Online or Store? Do I have to choose?
The last couple of years have seen an ongoing tug of war between the online and brick-and-mortar shopping channels. Pure play online retailers have tried to increase traffic and conversions on their websites. Similarly, Brick-and-mortar retailers have tried to persuade consumers to purchase products from their stores.
The net result has been gains and losses on both sides. Showrooming started out as a prevalent trend and was a cause of concern for small and medium sized shopkeepers. Brick-and-mortar retailers fought the Showrooming trend and seem to have succeeded for now in countering it with Webrooming, and persuading the majority of consumers to return to the stores to make purchases. A 2014 A.T. Kearney Omni-channel Consumer Preferences Study has concluded that around 67% of shoppers prefer to purchase products in stores.
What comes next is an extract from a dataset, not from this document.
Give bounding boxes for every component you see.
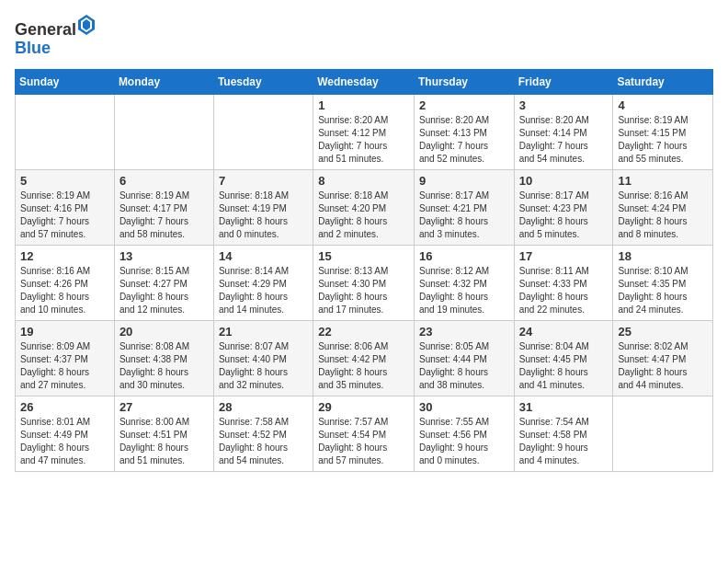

So what is the ideal prescription for a typical Retailer looking to draw customers and increase sales? Store purchases appear to be winning for now, so is it a winning retail strategy to drive traffic into stores? The curious thing about the apparent victory of in-store shopping is that it has been achieved not by marginalizing the online shopping channels but instead by embracing them as a core component of a shopper's journey, and providing shoppers in the store with ways and means to access online information such as product reviews and price comparisons, leading to the rise of the connected store.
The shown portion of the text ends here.